On the verge of a whole new season for acclaimed HBO series True Detective, set to start in the mid of summer 2015, creator, writer and director Nic Pizzolatto celebrated a well deserved victory for best drama series at this year’s Writers Guild Awards.
“We’re about halfway through filming season two,” he said in his acceptance speech. “I hope you like it. It could be the end of me.” Honored and shocked at hearing his name as the winner, he found the time to crack a joke from the podium, “From the bottom of my heart, this means the world to me. Next year it’s going to mean even more when I’m looking for a job.”

Nic Pizzolatto, credited as single writer on the show, the true brainchild of his creative mind, saw the project, originally conceived as a novel, all the way through. In fact Pizzolatto is pretty new to Hollywood, he was an accomplished author of novels and short stories before fulfilling his dream of becoming a screenwriter.

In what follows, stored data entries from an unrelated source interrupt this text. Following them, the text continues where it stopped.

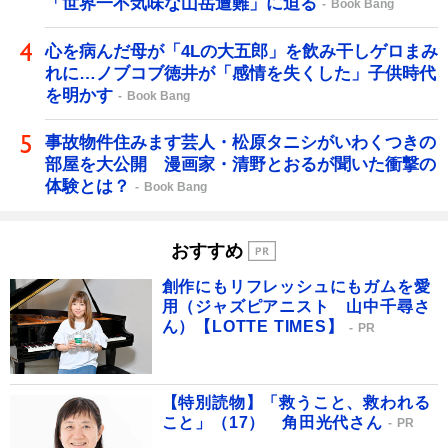
「世界一不気味な山岳遭難」に迫る
Book Bang
心を病んだ母が「4Lの大五郎」を飲み干しゲロまみ
れに…ノブコブ徳井が「感情を失くした」子供時代
を明かす
Book Bang
事故物件住みます芸人・松原タニシがいわくつきの
部屋を大公開 漫画家・清野とおるが聞いた衝撃の
体験とは？
Book Bang
おすすめ
創作にもリフレッシュにもガムを愛
用（ジャズピアニスト 山中千尋さ
ん）【LOTTE TIMES】
PR
【特別読物】「救うこと、救われる
こと」（17） 角田光代さん
PR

He was working on a few ideas for his next novel when, in the summer of 2010, he decided to get into film and TV writing; so he developed his police procedural concept as a TV pilot instead.
It was a troubled and unique journey to get to the place of being today’s most regarded screenwriter.
Thanks to a visual arts scholarship he was able to attend the Louisiana State University, from which he graduated with a B.A. in English and philosophy. And it shows in the rich characters and philosophical structure that defines True Detective.
The death of his fiction professor and mentor was a devastating moment which led him in temporary abandoning his calling and take part-time jobs like bartending in Austin, Texas. But the writing bug resurfaced and he enrolled in the MFA program at the University of Arkansas. While there he collected prizes for his poetry and saw his works published on The Atlantic Monthly. He also started teaching fiction and literature at the University of North Carolina at Chapel Hill, the University of Chicago, and DePauw University.

In the meantime two of his books were published; it gave him initial gratification, but he was aiming higher. If he was going to get into the Hollywood system, he was going to do it on his own terms, without anybody calling the shots for him. After a brief stint into TV writing for the AMC’s show The Killing, he knew he needed to have full control over the material, he needed to become what is called a showrunner.
He locked himself up in a converted garage in Van Nuys and three months later he had a full script ready for True Detective. The problem at that point was gaining the trust of HBO executives to leave everything in the hands of a relatively newcomer but Pizzolatto’s singular vision won them over. Favoring characters development over the investigation aspect of the story was what set the show apart from everything seen before.
In person Pizzolatto appears to be as sharp-witted, enigmatic and with a built-up resentment towards the past as the protagonists of his show. He’s proud of calling himself Italian but at the same time he seems at odds with the heritage.
It’s probably because he didn’t have a happy childhood, as a child he lived in a poor rural area in Louisiana, he had to find escape in literature which was greatly missed at home and, when he hit seventeen, he clashed with his parents and left for good. He hinted at this, without getting too much into it, while conversing about the origin of his last name, “I’m very Italian, I even write very Italian.
Both my grandparents were from Italy, from Sicily; my grandfather being from Palermo. There may even be a small town called Pizzolatto. I visited Italy once but I don’t know much about my history, because I have a complicated relationship with my family.” So it’s the work that speaks for the man.
From the beloved and critically praised novel Galveston to the show that has been saluted as an instant classic, his stories go beyond the clichés of the noir; not a simple whodunit, which Pizzolatto wasn’t interested in anyway, but a far richer portrait of life. His entertainment efforts expand on theology, existentialism, philosophy, human interactions, faith and death, and they have become a window into the mind and soul of this very gifted artist.